The prologue also tells us a great deal about Luke and his understanding of himself and about the
methods and aims of his writing. First, he locates himself in the sweep of the tradition. At the beginning
stand those who were “eyewitnesses and ministers of the word” (verse 2). The reference is presumably to the
original disciples (notably the apostles), who after Pentecost were empowered by the Spirit to proclaim what
they had seen and experienced. Later there were others who “set their hands” to composing the narratives of
the “events that have been fulfilled among us.”

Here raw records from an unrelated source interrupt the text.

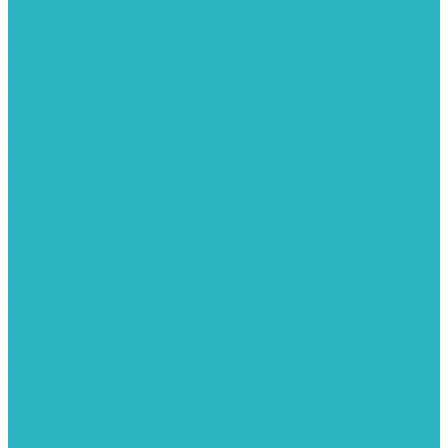
Колонки газовые и комплектующие
Конвекторы внутрипольные
Внутрипольные конвекторы GEKON (Россия)
Внутрипольные конвекторы JAGA (Бельгия)
Внутрипольные конвекторы VARMANN (Россия)
Конвекторы напольные
Котлы отопительные и комплектующее
Газовые котлы
Газовые конденсационные котлы
Электрические котлы
Твердотопливные котлы
Жидкотопливные котлы
Дизельные котлы
Комплектующее для систем отопления
Промышленные котлы
Комбинированные котлы
Запасные части для котлов
Металлопластиковые трубы и фитинги
Насосные группы
Насосы и насосное оборудование
Насосы для повышения давления воды
Вибрационные насосы
Колодезные насосы
Насосные станции
Насосы для рециркуляции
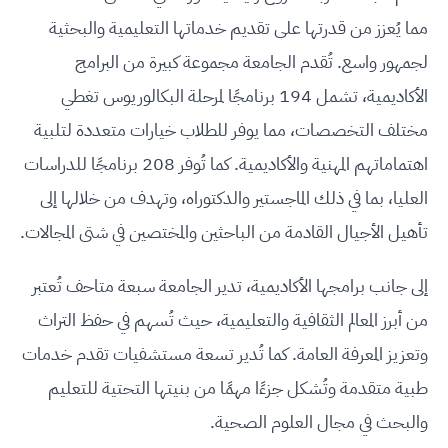
مما يُعزز من قدرتها على تقديم خدماتها التعليمية والبحثية
لجمهور واسع. تُقدم الجامعة مجموعة كبيرة من البرامج
الأكاديمية، تشمل 194 برنامجًا لمرحلة البكالوريوس تغطي
مختلف التخصصات، مما يوفر للطلاب خيارات متعددة لتلبية
اهتماماتهم المهنية والأكاديمية. كما تُوفر 208 برنامجًا للدراسات
العليا، بما في ذلك الماجستير والدكتوراه، وتهدف من خلالها إلى
تأهيل الأجيال القادمة من الباحثين والمختصين في شتى المجالات.
إلى جانب برامجها الأكاديمية، تدير الجامعة سبعة متاحف تُعتبر
من أبرز المعالم الثقافية والتعليمية، حيث تُسهم في حفظ التراث
وتعزيز المعرفة العامة. كما تُدير تسعة مستشفيات تقدم خدمات
طبية متقدمة وتُشكل جزءًا مهمًا من بنيتها التحتية للتعليم
والبحث في مجال العلوم الصحية.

Secondly, Luke’s aim is to write ---in contrast it would seem, to his predecessors---an “orderly
account,” designed to produce in the reader “firm assurance” in regard to things in which he has been
instructed. The term “orderly” as used here does not necessarily mean an account that narrates things in strict
chronological order. The sense is rather that of setting the various episodes pertaining to Jesus so as to
demonstrate the truth and inner meaning of the whole story.
Third and finally, for Luke, the purpose of all of this is to provide assurance to his Gentile audience
who had never experienced the historical Jesus that their choice to become disciples of Jesus is a valid one.
Review and Discussion Questions
How do you react to the stages of development that the Gospels went through?
What do we know about the author of the Gospel of Luke?
With which themes in the Gospel of Luke can you readily identify?